Maybe you prefer smaller gatherings over crowded social events.

But sometimes what looks like shyness on the outside is actually something deeper: social anxiety.

At Growth Era Counseling & Wellness, many clients come into therapy wondering:

  • “Am I just shy?”

  • “Why do social situations feel so exhausting for me?”

  • “Why do I overthink every interaction afterward?”

While shyness and social anxiety can look similar, they are not the same thing—and understanding the difference can help you better understand yourself and what kind of support may help.

What Is Shyness?

Shyness is a personality trait.

Shy people may feel:

  • Quiet or reserved in new situations

  • Slow to warm up around unfamiliar people

  • More comfortable observing before engaging

  • Nervous during attention or public speaking

But shyness does not usually stop someone from living their life in a major way.

A shy person might feel nervous before attending a party—but still go, participate, and recover fairly quickly afterward.

Shyness can feel uncomfortable, but it is generally manageable.

What Is Social Anxiety?

Social anxiety goes beyond simply being introverted or reserved.

Social anxiety involves an intense fear of:

  • Being judged

  • Embarrassing yourself

  • Looking awkward

  • Saying the “wrong” thing

  • Being negatively evaluated by others

For many people, social anxiety creates significant emotional distress and avoidance.

It is not just:
“I feel nervous.”

It is often:
“What if everyone notices?”
“What if I embarrass myself?”
“What if they think I’m weird?”

These fears can become overwhelming enough to interfere with relationships, work, school, dating, or daily life.

Common Signs of Social Anxiety

People with social anxiety may:

  • Replay conversations repeatedly afterward

  • Avoid speaking in groups or meetings

  • Worry for days before social events

  • Fear being watched or judged

  • Struggle with eye contact

  • Avoid making phone calls or sending messages

  • Experience physical symptoms like sweating, shaking, nausea, or a racing heart

Sometimes social anxiety can look like:

  • Canceling plans at the last minute

  • Staying quiet even when you want to contribute

  • Over-preparing for conversations

  • Constantly analyzing how you came across

Real-Life Examples: Shyness vs. Social Anxiety

Example of Shyness

Someone attends a work gathering feeling a little nervous and quiet at first. After some time, they warm up, join conversations, and may even enjoy themselves.

They might think:
“I’m a little awkward socially sometimes.”

But afterward, they move on without obsessing over every interaction.

Example of Social Anxiety

Someone gets invited to the same work gathering but spends the entire week worrying about it.

They think:
“What if I don’t know what to say?”
“What if I embarrass myself?”
“What if everyone thinks I’m awkward?”

They may:

  • Avoid going entirely

  • Feel physically anxious beforehand

  • Replay conversations afterward for hours

  • Criticize themselves long after the event ends

The difference is often the intensity, distress, and level of interference.

Why Social Anxiety Feels So Exhausting

Social anxiety is not simply “overthinking.” It involves the nervous system too.

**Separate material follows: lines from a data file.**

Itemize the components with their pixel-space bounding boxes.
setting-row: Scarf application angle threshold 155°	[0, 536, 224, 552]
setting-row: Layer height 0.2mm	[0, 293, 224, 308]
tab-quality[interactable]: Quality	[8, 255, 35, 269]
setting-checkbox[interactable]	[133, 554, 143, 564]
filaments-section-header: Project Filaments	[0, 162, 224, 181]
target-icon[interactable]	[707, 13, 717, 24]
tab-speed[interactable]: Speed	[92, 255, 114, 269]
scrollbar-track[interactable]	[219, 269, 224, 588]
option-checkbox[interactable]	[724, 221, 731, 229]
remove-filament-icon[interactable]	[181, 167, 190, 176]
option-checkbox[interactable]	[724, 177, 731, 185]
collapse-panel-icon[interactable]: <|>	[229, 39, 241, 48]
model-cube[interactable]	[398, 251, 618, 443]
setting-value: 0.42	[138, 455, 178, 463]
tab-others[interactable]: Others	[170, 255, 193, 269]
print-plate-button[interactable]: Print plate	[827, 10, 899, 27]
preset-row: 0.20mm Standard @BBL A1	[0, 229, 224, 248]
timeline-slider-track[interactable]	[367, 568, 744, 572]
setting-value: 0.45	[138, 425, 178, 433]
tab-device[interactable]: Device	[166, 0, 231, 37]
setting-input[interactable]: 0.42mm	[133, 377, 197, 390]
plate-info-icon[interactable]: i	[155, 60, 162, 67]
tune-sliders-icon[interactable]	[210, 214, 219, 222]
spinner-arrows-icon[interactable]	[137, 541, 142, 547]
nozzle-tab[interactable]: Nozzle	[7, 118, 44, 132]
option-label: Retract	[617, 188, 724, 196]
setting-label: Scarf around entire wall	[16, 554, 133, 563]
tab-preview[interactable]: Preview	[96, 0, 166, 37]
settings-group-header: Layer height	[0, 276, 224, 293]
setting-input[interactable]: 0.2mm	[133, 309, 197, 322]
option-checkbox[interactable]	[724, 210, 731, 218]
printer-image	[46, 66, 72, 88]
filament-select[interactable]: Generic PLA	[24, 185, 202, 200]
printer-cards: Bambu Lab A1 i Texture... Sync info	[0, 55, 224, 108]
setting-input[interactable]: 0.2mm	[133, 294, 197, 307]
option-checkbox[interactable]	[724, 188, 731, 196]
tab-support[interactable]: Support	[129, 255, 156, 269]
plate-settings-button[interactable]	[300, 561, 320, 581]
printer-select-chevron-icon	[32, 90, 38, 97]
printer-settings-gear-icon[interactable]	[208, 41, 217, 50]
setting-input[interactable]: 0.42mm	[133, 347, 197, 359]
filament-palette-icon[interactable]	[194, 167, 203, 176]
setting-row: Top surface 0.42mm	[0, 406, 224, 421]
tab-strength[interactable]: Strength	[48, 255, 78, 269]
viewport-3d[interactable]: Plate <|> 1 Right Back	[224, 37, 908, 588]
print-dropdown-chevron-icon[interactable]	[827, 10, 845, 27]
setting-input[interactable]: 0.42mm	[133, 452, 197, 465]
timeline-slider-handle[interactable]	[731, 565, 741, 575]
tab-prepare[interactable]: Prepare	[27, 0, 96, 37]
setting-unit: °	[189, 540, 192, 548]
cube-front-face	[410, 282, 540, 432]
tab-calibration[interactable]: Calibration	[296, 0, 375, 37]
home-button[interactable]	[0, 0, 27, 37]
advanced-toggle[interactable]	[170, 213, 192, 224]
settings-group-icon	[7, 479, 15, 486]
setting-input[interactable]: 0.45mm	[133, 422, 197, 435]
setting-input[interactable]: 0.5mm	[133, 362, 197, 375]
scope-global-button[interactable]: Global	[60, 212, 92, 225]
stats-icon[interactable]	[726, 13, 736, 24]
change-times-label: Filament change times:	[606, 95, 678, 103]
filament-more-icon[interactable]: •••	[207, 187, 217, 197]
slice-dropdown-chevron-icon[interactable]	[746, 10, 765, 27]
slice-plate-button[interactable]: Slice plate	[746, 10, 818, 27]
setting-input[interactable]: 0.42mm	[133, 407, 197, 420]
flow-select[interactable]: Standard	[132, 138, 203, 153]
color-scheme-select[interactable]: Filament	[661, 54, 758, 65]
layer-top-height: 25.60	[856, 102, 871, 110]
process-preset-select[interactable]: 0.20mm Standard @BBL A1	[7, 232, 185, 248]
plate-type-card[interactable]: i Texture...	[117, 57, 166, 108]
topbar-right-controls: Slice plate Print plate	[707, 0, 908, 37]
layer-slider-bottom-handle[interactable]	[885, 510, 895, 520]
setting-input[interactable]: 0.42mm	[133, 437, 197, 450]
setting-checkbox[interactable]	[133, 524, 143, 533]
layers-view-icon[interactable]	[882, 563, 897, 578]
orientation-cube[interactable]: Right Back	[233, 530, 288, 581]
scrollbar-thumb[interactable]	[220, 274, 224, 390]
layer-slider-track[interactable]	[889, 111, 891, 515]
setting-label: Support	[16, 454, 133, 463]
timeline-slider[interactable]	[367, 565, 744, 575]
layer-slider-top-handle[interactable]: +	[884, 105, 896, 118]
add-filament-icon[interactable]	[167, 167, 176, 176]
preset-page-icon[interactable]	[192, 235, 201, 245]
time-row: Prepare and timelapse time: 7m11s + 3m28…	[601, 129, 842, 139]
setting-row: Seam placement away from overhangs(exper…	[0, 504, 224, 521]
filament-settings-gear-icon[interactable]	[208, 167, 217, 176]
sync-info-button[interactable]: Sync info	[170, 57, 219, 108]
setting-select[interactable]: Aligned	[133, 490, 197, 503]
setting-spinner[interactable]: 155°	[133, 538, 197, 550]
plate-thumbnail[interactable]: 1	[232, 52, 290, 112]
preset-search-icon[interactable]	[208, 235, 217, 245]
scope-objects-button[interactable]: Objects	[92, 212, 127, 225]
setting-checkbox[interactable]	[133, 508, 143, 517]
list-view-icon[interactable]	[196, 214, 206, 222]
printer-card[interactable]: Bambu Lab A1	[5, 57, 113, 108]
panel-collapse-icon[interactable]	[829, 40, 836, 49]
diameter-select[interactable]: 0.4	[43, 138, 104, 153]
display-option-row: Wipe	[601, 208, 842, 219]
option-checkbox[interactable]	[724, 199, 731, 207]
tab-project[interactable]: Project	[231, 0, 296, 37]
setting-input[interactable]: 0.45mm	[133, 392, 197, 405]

When someone with social anxiety enters a triggering situation, the brain may interpret social interaction as a threat.

The nervous system can shift into fight-or-flight mode, leading to:

  • Increased heart rate

  • Muscle tension

  • Sweating or shaking

  • Trouble focusing

  • Feeling mentally “blank”

This is why social anxiety can feel physically exhausting—not just emotionally uncomfortable.

The Role of Avoidance

One of the biggest things that keeps social anxiety going is avoidance.

Avoidance can look obvious, like:

  • Skipping events

  • Avoiding presentations

  • Turning down invitations

But it can also look subtle:

  • Staying on your phone to avoid interaction

  • Rehearsing conversations excessively

  • Letting others speak for you

  • Leaving situations early

Avoidance brings temporary relief:
“Okay, now I don’t have to deal with it.”

But over time, the brain learns:
“Social situations must actually be dangerous.”

This reinforces the anxiety cycle.

Can You Be Both Shy and Socially Anxious?

Yes.

Some people are naturally shy and also experience social anxiety. Others are outgoing in personality but still experience intense anxiety internally.

Social anxiety is not about how “social” you appear—it is about the fear and distress happening underneath.

Some people with social anxiety become very skilled at hiding it.

How Therapy Helps With Social Anxiety

The goal of therapy is not to turn you into the loudest or most outgoing person in the room.

It is to help you:

  • Feel less controlled by fear

  • Build confidence in social situations

  • Reduce overthinking and self-criticism

  • Learn coping and nervous system regulation skills

  • Stop avoidance from shrinking your life

In therapy, clients often work on:

  • Identifying anxious thought patterns

  • Understanding triggers

  • Gradually reducing avoidance behaviors

  • Building self-compassion and emotional regulation

  • Practicing healthier responses to discomfort

Healing does not mean becoming a completely different person. It means feeling more freedom to be yourself without constant fear of judgment.

You Are Not “Bad” at Socializing

Many people with social anxiety blame themselves:

  • “Why can’t I just relax?”

  • “Everyone else seems normal.”

  • “I’m awkward.”

But social anxiety is not a personality flaw.

It is a treatable mental health condition that often responds very well to therapy, support, and gradual practice.

And you do not have to force yourself to become extroverted to heal.

Social Anxiety Therapy in Connecticut

Online Anxiety Therapy Across CT

At Growth Era Counseling & Wellness, we provide online therapy across Connecticut for social anxiety, generalized anxiety, trauma, depression, stress, and emotional overwhelm.

Therapy can help you better understand your anxiety, reduce avoidance, improve confidence, and feel more connected in relationships and everyday life.

You deserve support that helps you feel understood—not judged.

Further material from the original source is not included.